Image::Delivery is very powerful, but setting it up may take a little bit of work.

Setting up the URI <-> path mapping

First, you need to become aquainted with HTML::Location. This is used as the basis for the mapping between the disc and a URI.

You should also make sure that whatever process will be running will have write permissions to the appropriate directory.

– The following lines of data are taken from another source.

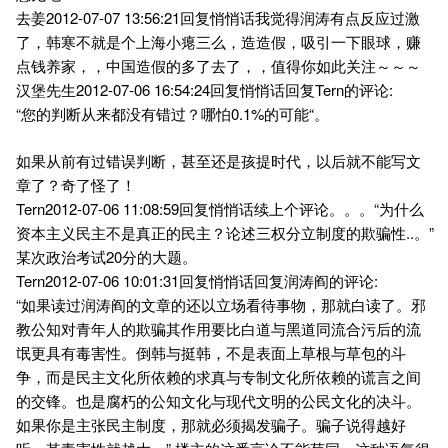
去姜2012-07-07 13:56:21回复悄悄话我觉得润涛有点反应过激
了，韩寒不就是个上海小瘪三么，造造假，吸引一下眼球，赚
点钱养家，，中国造假的多了去了，，值得你如此关注～～～
汉堡先生2012-07-06 16:54:24回复悄悄话回复Tern的评论:
“您的判断从来都没有错过？哪怕0.1%的可能“。
如果从前有过错误判断，甚至还是孩提时代，以后就不能写文
章了？奇了怪了！
Tern2012-07-06 11:08:59回复悄悄话续上个评论。。。“为什么
资本主义民主不是真正的民主？论述三权分立制度的欺骗性..。”
某次政治考试20分的大题。
Tern2012-07-06 10:01:31回复悄悄话回复润涛阎的评论:
“如果读过润涛阎的文章的还以立场看待事物，那就白读了。邪
教公知对青年人的欺骗其作用要比白道与黑道同流合污后的流
氓更具有毒害性。倒韩与挺韩，不是表面上草根与草包的斗
争，而是民主文化所依赖的求真与专制文化所依赖的谎言之间
的交锋。也是腐朽的公知文化与现代文明的公民文化的决斗。
如果你是主张民主制度，那就必须揭发骗子。骗子说得越好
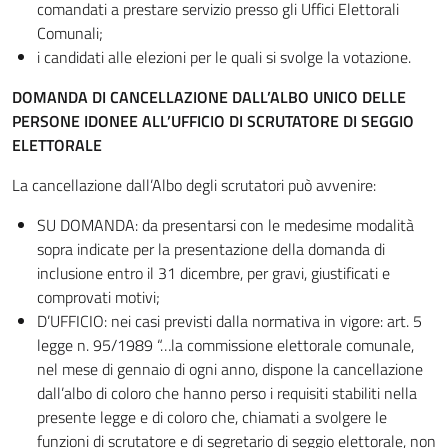
comandati a prestare servizio presso gli Uffici Elettorali
Comunali;
i candidati alle elezioni per le quali si svolge la votazione.
DOMANDA DI CANCELLAZIONE DALL’ALBO UNICO DELLE
PERSONE IDONEE ALL’UFFICIO DI SCRUTATORE DI SEGGIO
ELETTORALE
La cancellazione dall’Albo degli scrutatori può avvenire:
SU DOMANDA: da presentarsi con le medesime modalità
sopra indicate per la presentazione della domanda di
inclusione entro il 31 dicembre, per gravi, giustificati e
comprovati motivi;
D’UFFICIO: nei casi previsti dalla normativa in vigore: art. 5
legge n. 95/1989 “…la commissione elettorale comunale,
nel mese di gennaio di ogni anno, dispone la cancellazione
dall’albo di coloro che hanno perso i requisiti stabiliti nella
presente legge e di coloro che, chiamati a svolgere le
funzioni di scrutatore e di segretario di seggio elettorale, non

For starters, we would suggest creating the cache directory just under the root of a website, at $ROOT/cache, which will be linked to http://yourwebsite.com/cache/.

This will let you create your HTML::Location.

  # Set up the location of the cache
  my $Location = HTML::Location->new(
      "$ROOT/cache",
      "http://yourwebsite.com/cache"
      );

This gives you the absolute minimum Image::Delivery itself needs to get rolling. With a location to manage, you can then start to fire images at it, and it will store them and hand you back a HTML::Location for the actual file.

  # Create the Image::Delivery object
  my $Delivery = Image::Delivery->new(
        Location => $Location,
        );

However, the tricky bit is probably setting up your Provider class. Although the abstract class implements much of the details and defaults for you, you are probably still going to need to do some work to tie the two together.

STATUS

While the concept and design are fairly well understood and unlikely to change, there is an unfortunate situation with regards to the Cache:: family of modules.

Although originally written to live at Cache::Web and to be a little more general, it was felt by the maintainer that Cache::Web would represent the module as being a full member of the Cache:: family, which it is not.

However, during the first few releases I hope to at least try to move the API of Image::Delivery as close to Cache:: as possible, possibly under a common Cache::Interface class, to gain some potential benefits from code written on top of it.

Until these comments are updated, you should assume that the API may undergo some changes.

METHODS

new %params

The new constructor creates a new Image::Delivery object. It takes a number of required and optional parameters, provided as a set of key/value pairs.

Location

The required Location parameter

Location

The Location method returns the HTML::Location that was used when creating the Image::Delivery.

filename $TransformPath | $Provider

The filename method determines, for a given $TransformPath or $Provider, the file name that the Image should be written to, excluding the file type.

This is the method most likely to be overloaded, so enable a different naming scheme.

exists $TransformPath | $Provider

For a given Digest::TransformPath, or a ::Provider which contains one, check to see the a file exists for it in the cache already.

Returns the HTML::Location of the image if it exists, false if it does not exist, or undef on error.

get $TransformPath | $Provider

The get methods gets the contents of a cached file from the cache, if it exists. You should generally check that the image exists first before trying to get it.

Returns a reference to a SCALAR containing the image data if the image exists. Returns undef if the image does not exist, or some other error occurs.

set $Provider

The set method stores an image in the cache, shortcutting if the image has already been stored.

Returns the HTML::Location of the stored image on success, or undef on error.

clear $TransformPath

The clear method allows you to explicitly delete an image from the cache. This would generally be done for security purposes, as the cache cleaners will generally harvest files directly, rather than going via TransformPaths.

Returns true if the image was removed, or did not exist. Returns undef on error.

TO DO

- Add ability to mask indexes with empty HTML files

- Add cache clearing capabilities

- Add file locking to prevent race conditions in the cache

- Add pluggable cache cleaners

SUPPORT

All bugs should be filed via the bug tracker at

http://rt.cpan.org/NoAuth/ReportBug.html?Queue=Image-Delivery

For other issues, contact the author

AUTHORS

Adam Kennedy <adamk@cpan.org>

COPYRIGHT

Copyright 2004 - 2007 Adam Kennedy.

This program is free software; you can redistribute it and/or modify it under the same terms as Perl itself.

The full text of the license can be found in the LICENSE file included with this module.